Tritt’s withdrawal followed an outpouring of anger after a Joplin Globe story Friday reported money from a disaster relief fund was being used as seed money to pay the costs of the concert. Organizers said donations at the concert and
money from corporate sponsors would be returned to the fund to replace what was taken out for expenses.
Visitor’s Bureau director Patrick Tuttle announced Thursday that Tritt would headline the concert on Sunday and sing the national anthem at a ceremony that morning in honor of the National 9/11 flag in connection with the terrorist attacks in 2001.
Joplin is the last disaster-stricken city to receive the flag before it goes to a New York museum commemorating 9/11, the Globe reported.
City Manager Mark Rohr on Tuesday told the City Council that the Community Foundation of Southwest Missouri was to provide up to $60,000 from a tornado relief fund to cover costs of the concert. Thursday, Tuttle told the newspaper expenses included pay for the performers, travel of the performers, and sound and lighting services.
Foundation spokeswoman Louise Knauer on Friday said Rohr had asked the group’s board to lend the city the money to pay for the concert.
“It was supposed to be a recoverable loan,” she said. “The city had an urgent timetable to raise the funds to secure this national artist” for the 9/11 concert.”
They were looking for upfront costs,” she said, “with the intent the money would be repaid in a week’s time.”

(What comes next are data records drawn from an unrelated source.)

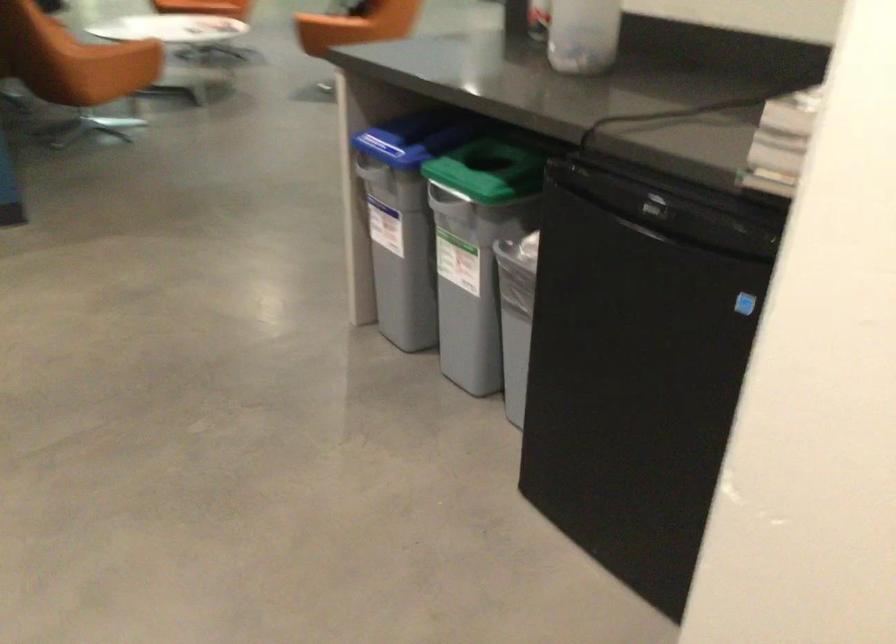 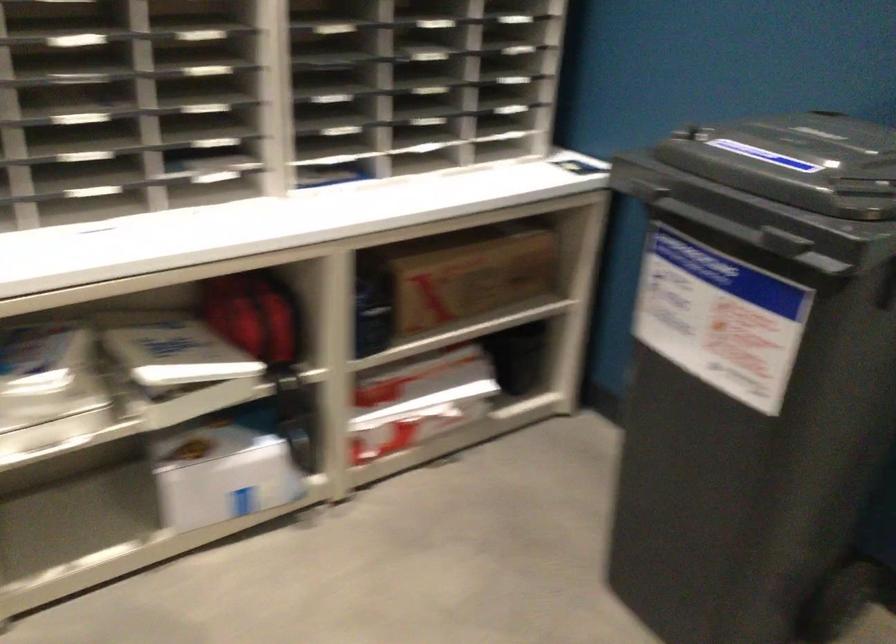 The images are taken continuously from a first-person perspective. In which direction are you moving?

The cameraman walked toward left, forward. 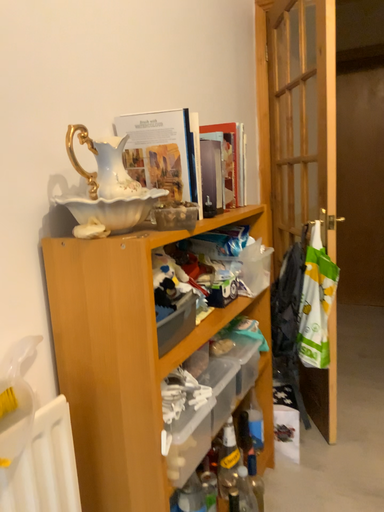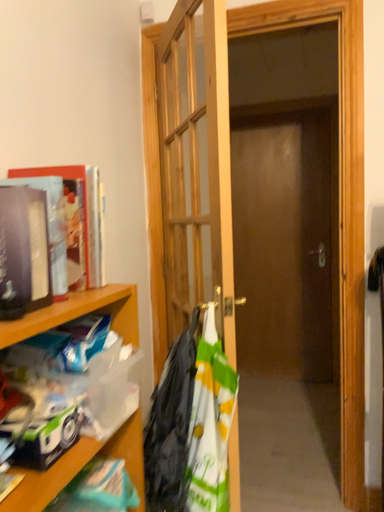 Question: Which way did the camera rotate in the video?

Choices:
 (A) rotated right
 (B) rotated left

Answer: (A) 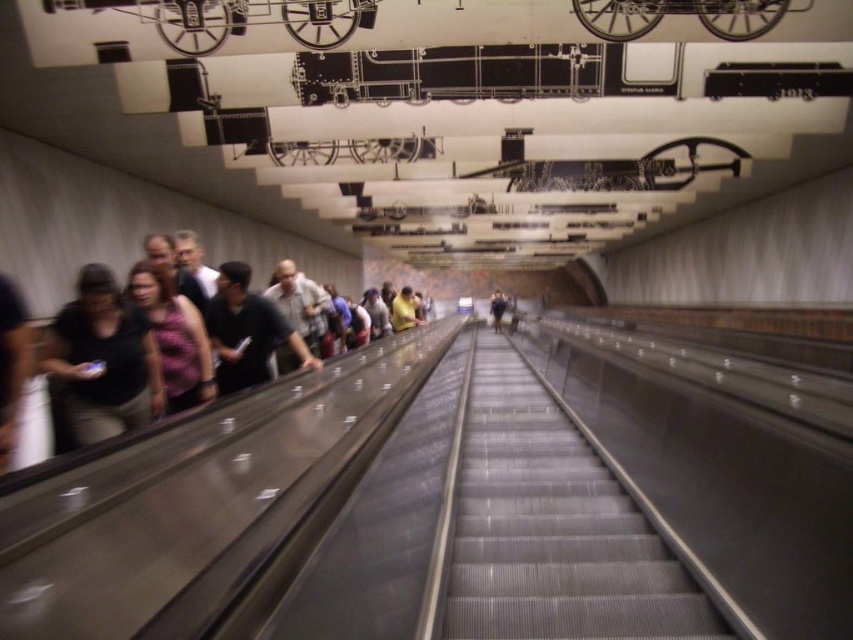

The tornado fund has taken in more than $1.3 million in donations, and a board just finished the first round of expenditures - $300,000 in grants to nonprofit organizations to provide services to tornado victims, Knauer said. The city has established a different fund, the Joplin Tornado First Response Fund, to take donations for projects or services the city wants to fund. Knauer said the city could have taken the concert money out of that fund, but didn’t do so because administrators are working on procedures for granting the money and auditing the fund.
Tuttle said corporate sponsorships would pick up a chunk of the concert costs.
“There are sponsors being sought to offset the costs, but it (the money from the Community Foundation) is there to work with if we need it,” he told the Globe.
After the story was published, people started lashing out on the Facebook pages of both the city and Tritt’s fans.
Knauer said the foundation board that agreed to the loan “knew it was for the Sept. 11 event and there was this opportunity for a national concert. It (the request) wasn’t specific about who the artist was or the specific upfront costs.”
Mayor Mike Woolston said it was unfortunate that Tritt backed out and that the singer was misinformed about how the funding developed.
He said it was his understanding that donors or sponsors could not be solicited until the performers would be announced, but the performers could not be booked until production costs were guaranteed.
Woolston said sponsorships for the costs had been secured on Friday and donations were to be raised through text messaging.